I agree with turin. While you can easily find the speed of the points, without the radius I see no way to determine their accelerations.

12. Oct 18, 2009

### RoyalCat

I disagree.

You can find all those velocities in terms of the velocity of the center of mass. Taking that expression and differentiating it with respect to time should give you an answer solely in terms of the acceleration of the center of mass. Therefore, the radius of the wheel is irrelevant.

13. Oct 18, 2009

### Staff: Mentor

Differentiating the speed as a function of time will give you one component of the acceleration. What about the change in angle?

14. Oct 18, 2009

So, how can I write down the acceleration in terms of r for the three point A. B, and C?
Any hint?

I know that formula for tangential acceleration is a_t= rα.

Thank you.

15. Oct 19, 2009

### RoyalCat

I think that's irrelevant to this question. It asks about the mathematical points A, B and C. Those at the bottom, top and right side of the wheel.

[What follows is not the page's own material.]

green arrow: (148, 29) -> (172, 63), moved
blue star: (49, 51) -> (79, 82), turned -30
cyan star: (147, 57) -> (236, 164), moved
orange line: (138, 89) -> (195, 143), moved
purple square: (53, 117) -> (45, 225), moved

What their acceleration is, in this case, is how their velocity changes with respect to time.
To know the change in angle over time would, of course, require we know the radius.

16. Oct 19, 2009

### Staff: Mentor

Velocity can change in magnitude or direction.
Precisely the point.

17. Oct 19, 2009

### RoyalCat

And again, that is irrelevant as you are asked for the linear acceleration, and not the angular acceleration.

The direction of the velocity does not change, since the acceleration of these points is always directed in the same direction as the velocity.

You even used that as a premise for solving for the velocities.

For rolling motion without sliding:

$$V_{CM}=\omega R$$

$$a_{CM}=\alpha R$$

With respect to the center of mass:
$$V_{tangential}=\omega R$$
$$a_{tangential}=\alpha R$$

Vector addition can help us find the velocities and accelerations with respect to the original frame of reference in which the wheel does not slide.

18. Oct 19, 2009

### turin

A changing angle leads to a linear (radial) acceleration. The angle and radius together provide the linear magnitude, which is why we either need to know the radius, or how to determine it.

This is incorrect. The essence of rotation is a contantly changing direction.

19. Oct 19, 2009

### Staff: Mentor

The question asks for the acceleration of the specified points.

Why would you think that? It's rolling!

No I didn't.

20. Oct 19, 2009

### RoyalCat

You assumed that the velocity of the top-most point is pointing in the direction of velocity of the center of mass. The acceleration would therefore have to be in the direction of the movement, otherwise you would have no way to tell the direction of the velocity.

Oh! I get it now! You need the radius to find the radial acceleration, which you would then sum up with the known tangential acceleration to find the acceleration of the specified points.

Heh, the magic of italics made it click for me.

Is that what you meant, or do I still not understand?